デイリーマーケットコメントー米雇用統計の強い結果で米ドル上昇

投稿日: 2022年4月4日19時59分(JST)投稿. 詳細を読む JP Blog
  • 雇用統計後の利上げ観測の一段の上昇を予測し、米ドル一段高
  • 株価は複数の要因により方向性が定まらず、横ばい推移
  • インフレ上昇でユーロ下落、明日の豪中銀の政策会合に注目

米雇用統計の結果で米ドル上昇

米3月雇用統計は、再び強い結果となりました。米非農業部門雇用者は前月比43.1万人増となり、失業率は3.6%まで改善しました。賃金上昇を受けて、多数の労働者が仕事に復帰したようです。

米労働市場は、力強く回復しています。企業が労働者不足に直面している為、賃金も上昇しています。通常、この動きは経済ブームの特徴です。FRBが賃金上場による一段のインフレへの対応を迫られることになります。

市場での利上げ観測が高まる中、短期国債利回り上昇によって、米ドルが上昇しています。FRBが経済のオーバーヒートを回避するインフレ抑制に動きつつある為、現在、市場では、今年末のFFレートが2.5%となる見通しを予想しています。

株価は複数の要因で方向性が定まらず横ばい推移

米株式市場では、複数の要因に注目が集まっています。最近の国債利回りの動きから、利上げによる景気後退が懸念されています。その一方で、経済市場は米経済の力強い成長を示しています。株式市場にとっては、注意が必要な状況となっています。債券市場は、利上げによる金融システムへの打撃のリスクを示しています。その一方で、経済は成長し、実質利回りはマイナスとなっています。

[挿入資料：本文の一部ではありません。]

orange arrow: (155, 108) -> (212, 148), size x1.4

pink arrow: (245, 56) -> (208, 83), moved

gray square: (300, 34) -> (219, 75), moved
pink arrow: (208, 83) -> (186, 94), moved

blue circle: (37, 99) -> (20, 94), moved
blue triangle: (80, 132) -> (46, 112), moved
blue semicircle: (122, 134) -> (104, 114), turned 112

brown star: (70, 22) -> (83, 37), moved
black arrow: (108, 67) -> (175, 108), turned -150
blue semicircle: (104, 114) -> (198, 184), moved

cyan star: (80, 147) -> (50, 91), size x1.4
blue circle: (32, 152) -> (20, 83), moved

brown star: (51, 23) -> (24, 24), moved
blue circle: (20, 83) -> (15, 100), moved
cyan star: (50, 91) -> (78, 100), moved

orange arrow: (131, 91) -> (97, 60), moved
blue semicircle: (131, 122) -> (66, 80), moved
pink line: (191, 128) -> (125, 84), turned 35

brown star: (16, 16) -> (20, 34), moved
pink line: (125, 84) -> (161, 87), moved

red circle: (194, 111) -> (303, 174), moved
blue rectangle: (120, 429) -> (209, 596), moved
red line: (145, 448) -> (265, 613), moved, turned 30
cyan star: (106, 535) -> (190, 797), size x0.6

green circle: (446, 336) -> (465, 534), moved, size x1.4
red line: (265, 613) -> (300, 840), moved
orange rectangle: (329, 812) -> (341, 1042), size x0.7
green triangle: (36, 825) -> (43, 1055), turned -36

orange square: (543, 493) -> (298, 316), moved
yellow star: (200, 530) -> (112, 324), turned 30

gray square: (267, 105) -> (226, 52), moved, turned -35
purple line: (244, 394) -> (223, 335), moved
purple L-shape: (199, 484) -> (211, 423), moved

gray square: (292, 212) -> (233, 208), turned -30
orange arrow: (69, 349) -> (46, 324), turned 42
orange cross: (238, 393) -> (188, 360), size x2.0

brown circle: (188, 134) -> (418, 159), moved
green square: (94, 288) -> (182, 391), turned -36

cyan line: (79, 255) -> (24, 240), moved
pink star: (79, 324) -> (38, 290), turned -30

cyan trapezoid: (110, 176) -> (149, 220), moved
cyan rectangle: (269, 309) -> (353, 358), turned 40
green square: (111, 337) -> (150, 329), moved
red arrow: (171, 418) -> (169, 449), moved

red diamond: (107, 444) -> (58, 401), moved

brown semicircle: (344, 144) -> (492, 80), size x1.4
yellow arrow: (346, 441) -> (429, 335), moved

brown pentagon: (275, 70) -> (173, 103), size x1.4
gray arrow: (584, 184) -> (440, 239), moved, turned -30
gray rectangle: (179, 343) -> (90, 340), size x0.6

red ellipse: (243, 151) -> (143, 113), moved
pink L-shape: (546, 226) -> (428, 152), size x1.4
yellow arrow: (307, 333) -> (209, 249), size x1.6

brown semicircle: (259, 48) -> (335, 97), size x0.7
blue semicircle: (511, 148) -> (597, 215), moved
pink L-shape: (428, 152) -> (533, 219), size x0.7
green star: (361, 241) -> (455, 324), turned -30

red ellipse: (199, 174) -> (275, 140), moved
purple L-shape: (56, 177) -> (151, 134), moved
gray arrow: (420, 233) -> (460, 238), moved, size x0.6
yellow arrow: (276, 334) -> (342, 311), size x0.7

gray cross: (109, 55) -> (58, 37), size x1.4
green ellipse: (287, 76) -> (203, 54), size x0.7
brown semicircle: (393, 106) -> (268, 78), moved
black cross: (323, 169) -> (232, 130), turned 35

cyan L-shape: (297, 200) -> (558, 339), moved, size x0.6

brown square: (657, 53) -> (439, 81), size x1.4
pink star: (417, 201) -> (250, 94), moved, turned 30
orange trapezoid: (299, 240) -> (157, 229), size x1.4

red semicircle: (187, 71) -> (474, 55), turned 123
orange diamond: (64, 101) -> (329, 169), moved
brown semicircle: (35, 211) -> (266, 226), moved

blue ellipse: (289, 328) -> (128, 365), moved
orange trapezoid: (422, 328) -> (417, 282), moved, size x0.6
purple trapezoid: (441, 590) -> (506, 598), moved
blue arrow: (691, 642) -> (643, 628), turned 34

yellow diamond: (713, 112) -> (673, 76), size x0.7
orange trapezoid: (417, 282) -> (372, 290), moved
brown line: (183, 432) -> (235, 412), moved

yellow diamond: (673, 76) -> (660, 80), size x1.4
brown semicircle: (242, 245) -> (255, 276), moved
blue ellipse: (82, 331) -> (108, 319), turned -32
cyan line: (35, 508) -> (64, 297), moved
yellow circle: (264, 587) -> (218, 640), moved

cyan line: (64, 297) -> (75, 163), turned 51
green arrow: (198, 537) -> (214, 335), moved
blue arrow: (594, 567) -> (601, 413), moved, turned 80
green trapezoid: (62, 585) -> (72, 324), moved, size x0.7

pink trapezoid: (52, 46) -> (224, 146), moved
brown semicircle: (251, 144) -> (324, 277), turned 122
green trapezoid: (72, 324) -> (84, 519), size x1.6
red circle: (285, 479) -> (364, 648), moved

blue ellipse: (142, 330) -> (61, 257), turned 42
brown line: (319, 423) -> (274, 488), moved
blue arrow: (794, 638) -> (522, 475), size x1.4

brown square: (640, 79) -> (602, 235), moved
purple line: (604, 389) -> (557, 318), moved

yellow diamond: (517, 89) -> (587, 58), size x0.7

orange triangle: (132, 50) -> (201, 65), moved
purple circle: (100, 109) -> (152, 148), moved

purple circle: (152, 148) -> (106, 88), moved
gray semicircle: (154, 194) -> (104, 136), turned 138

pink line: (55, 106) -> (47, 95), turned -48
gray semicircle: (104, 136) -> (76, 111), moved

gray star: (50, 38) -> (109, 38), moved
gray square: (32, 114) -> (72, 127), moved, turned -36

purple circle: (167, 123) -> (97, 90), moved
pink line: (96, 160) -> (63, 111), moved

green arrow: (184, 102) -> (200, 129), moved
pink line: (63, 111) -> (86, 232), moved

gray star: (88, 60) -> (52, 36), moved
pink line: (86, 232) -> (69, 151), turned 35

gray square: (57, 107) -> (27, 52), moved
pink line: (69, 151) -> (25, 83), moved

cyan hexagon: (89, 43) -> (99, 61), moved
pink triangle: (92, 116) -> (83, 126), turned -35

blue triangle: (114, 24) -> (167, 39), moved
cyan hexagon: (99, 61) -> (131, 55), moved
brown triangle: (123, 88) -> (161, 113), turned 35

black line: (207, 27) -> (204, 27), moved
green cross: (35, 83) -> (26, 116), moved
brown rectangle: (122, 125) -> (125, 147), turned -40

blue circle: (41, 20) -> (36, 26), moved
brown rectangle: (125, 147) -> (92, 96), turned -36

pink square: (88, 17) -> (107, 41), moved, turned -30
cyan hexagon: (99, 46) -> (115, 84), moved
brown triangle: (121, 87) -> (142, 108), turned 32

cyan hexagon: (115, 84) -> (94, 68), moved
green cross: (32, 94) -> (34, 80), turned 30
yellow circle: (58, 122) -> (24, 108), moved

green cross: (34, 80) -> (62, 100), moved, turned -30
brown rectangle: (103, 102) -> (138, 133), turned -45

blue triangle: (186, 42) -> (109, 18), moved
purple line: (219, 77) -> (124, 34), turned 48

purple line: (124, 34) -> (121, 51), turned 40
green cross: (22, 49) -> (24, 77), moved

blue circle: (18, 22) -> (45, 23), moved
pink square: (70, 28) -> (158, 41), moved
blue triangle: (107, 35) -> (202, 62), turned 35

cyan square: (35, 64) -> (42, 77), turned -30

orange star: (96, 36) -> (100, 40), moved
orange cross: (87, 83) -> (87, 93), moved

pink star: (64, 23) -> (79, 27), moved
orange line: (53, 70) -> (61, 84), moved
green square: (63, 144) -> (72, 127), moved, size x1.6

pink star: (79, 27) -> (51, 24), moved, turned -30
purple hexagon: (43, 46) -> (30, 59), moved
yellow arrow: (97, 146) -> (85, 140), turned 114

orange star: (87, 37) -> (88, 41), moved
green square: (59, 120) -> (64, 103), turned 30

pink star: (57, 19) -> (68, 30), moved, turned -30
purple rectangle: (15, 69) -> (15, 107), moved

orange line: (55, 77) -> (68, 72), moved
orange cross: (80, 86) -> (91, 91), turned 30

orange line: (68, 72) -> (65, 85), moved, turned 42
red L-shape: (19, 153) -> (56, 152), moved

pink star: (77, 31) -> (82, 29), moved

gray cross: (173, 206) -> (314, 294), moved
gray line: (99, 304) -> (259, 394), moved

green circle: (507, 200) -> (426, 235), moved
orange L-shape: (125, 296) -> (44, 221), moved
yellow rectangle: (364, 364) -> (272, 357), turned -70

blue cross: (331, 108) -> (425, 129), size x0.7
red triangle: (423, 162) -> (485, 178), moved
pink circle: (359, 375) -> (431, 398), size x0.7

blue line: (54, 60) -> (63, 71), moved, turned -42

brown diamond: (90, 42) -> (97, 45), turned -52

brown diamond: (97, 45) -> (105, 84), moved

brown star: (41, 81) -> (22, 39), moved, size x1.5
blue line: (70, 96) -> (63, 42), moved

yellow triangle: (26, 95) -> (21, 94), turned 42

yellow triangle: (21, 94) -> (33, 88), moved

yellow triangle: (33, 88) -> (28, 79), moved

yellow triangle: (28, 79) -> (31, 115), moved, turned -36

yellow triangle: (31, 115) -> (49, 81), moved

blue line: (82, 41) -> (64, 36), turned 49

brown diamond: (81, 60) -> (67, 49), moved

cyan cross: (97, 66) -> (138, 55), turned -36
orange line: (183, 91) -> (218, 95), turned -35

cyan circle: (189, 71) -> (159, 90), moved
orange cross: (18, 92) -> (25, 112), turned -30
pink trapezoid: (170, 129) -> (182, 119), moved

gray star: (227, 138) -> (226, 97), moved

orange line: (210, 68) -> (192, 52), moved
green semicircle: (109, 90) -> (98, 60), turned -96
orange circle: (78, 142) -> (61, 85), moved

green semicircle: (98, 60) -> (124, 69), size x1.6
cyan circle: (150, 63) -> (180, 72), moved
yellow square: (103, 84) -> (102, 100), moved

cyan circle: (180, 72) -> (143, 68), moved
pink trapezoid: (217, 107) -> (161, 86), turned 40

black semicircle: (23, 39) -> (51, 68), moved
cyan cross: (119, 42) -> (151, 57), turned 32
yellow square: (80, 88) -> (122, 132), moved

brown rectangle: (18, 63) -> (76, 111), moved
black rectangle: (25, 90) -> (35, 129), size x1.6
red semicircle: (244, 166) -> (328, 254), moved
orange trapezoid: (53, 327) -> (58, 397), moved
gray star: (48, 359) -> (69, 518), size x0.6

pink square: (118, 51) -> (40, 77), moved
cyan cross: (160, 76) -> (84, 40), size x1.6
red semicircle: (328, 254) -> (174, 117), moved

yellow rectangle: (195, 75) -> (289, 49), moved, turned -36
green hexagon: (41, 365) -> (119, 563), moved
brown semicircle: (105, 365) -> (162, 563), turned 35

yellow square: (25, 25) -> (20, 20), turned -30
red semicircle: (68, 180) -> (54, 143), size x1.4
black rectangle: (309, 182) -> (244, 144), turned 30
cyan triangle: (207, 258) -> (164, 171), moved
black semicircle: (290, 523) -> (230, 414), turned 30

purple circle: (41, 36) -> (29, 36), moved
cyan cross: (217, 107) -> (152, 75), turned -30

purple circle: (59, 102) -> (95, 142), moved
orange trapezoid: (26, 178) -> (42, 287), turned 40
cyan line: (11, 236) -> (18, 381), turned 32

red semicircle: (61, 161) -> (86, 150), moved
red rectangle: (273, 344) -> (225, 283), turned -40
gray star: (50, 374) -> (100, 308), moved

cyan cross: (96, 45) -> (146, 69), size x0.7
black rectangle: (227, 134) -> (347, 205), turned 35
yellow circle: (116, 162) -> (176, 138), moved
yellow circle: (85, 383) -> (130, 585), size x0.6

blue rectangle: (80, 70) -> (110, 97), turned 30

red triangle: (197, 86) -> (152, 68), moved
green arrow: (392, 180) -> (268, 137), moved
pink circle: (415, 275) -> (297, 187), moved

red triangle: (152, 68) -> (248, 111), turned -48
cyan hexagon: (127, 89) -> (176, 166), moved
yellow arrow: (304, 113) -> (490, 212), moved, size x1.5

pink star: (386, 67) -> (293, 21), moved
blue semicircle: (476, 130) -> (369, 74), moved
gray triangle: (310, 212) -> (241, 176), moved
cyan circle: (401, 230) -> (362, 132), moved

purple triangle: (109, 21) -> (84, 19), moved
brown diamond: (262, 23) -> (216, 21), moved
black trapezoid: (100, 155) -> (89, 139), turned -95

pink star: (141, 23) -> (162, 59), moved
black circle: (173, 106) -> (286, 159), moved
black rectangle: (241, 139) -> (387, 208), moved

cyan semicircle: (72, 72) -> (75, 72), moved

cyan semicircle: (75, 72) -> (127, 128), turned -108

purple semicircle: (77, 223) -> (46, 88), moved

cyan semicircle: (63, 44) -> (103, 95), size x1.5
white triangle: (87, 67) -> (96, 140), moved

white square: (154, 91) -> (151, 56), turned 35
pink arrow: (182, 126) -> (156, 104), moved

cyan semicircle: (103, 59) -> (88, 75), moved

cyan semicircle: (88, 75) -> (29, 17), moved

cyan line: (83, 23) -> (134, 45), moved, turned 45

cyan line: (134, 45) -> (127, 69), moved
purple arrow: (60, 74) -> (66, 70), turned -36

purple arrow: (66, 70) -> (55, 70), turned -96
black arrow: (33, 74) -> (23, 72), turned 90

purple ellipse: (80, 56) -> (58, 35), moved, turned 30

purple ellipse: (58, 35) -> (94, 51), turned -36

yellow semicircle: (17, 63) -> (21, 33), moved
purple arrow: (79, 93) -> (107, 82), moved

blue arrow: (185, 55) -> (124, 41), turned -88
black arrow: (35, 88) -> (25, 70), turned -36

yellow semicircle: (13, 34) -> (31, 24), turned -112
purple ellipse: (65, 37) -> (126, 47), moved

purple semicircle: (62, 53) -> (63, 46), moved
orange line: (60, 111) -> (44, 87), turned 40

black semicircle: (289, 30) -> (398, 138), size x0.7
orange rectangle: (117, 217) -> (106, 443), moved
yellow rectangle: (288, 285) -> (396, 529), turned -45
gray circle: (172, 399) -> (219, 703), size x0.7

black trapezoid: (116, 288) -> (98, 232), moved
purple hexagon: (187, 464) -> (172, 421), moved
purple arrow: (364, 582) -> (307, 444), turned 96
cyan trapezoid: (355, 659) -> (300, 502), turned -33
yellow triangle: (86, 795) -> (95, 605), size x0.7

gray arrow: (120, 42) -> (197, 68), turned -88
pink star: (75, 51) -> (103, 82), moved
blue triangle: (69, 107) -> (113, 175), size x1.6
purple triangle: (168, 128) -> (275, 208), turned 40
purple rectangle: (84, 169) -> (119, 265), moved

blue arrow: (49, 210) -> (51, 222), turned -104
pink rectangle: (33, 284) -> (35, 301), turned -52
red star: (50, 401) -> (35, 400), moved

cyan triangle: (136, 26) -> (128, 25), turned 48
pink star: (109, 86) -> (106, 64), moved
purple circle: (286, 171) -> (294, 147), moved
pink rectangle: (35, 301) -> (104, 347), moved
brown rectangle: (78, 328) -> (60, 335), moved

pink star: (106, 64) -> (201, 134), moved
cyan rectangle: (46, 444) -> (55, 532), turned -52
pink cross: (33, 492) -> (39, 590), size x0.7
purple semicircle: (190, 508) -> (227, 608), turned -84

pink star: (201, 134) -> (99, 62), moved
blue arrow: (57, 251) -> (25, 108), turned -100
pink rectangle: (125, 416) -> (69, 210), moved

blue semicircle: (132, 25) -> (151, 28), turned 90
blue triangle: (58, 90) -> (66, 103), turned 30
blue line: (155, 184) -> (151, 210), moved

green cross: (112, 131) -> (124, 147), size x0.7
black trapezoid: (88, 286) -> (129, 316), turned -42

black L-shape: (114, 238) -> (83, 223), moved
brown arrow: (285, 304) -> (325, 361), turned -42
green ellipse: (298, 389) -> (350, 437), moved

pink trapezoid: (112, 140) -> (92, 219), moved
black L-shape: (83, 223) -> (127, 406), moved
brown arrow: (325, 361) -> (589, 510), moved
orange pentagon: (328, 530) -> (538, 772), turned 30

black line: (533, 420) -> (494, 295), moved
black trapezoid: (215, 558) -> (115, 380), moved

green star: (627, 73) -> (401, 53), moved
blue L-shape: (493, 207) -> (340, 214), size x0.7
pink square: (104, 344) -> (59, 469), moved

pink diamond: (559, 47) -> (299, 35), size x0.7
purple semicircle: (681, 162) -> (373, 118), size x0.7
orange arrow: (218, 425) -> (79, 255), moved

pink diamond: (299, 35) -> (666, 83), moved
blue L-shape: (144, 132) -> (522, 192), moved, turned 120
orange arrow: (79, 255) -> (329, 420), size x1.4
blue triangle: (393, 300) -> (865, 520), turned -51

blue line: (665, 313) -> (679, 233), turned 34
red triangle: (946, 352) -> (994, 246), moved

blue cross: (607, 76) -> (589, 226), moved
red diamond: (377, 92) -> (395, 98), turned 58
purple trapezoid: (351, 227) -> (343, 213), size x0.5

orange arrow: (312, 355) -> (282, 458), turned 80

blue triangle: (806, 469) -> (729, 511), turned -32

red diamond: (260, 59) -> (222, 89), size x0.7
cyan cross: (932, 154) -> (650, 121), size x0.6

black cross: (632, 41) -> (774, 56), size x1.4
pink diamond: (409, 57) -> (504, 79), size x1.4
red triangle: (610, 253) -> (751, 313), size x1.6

したがって、株式市場は様子見以外の選択の余地はありません。債券売りの動きが加速し、コモディティ市場が知性がクリスの影響を受ける中、株式以外に魅力的な資産はありません。したがって、景気後退が現実となるかを市場が見極めるまで、不安定な動きが継続するでしょう。

ユーロ、ゴールド、豪ドル

エネルギー価格、及食料価格高騰を受けて、ユーロ圏3月消費者物価指数は、7.5%ととなりました。経済成長の見通しが悪化する中、速いペースでの利上げは実施できない為、ECBは難しい選択を迫られます。

ウクライナがロシアを戦争犯罪として非難し、停戦への期待が後退し、ユーロの上値が重くなりました。ウクライナ紛争に加えて、今週末に控える仏大統領選挙もユーロのリスクになるでしょう。

コモディティ市場では、最近の国債利回り上昇と米ドル回復によるゴールドへの影響は限定的でした。FRBの利上げ方針による打撃を回避し、ゴールドは横ばい推移していることから、他の安全資産である円や債券よりも有利な展開となっています。

明日には、オーストラリア準備銀行の政策会合が予定されています。豪経済は大きく成長し、年内8回の利上げが予想されています。その一方で、オーストラリア準備銀行は、辛抱強く現行政策を維持しています。オーストラリア準備銀行は、市場予想よりも遅いペースでの利上げを示唆し、市場の期待を抑える可能性がありますが、利上げ時期を示唆する可能性もあります。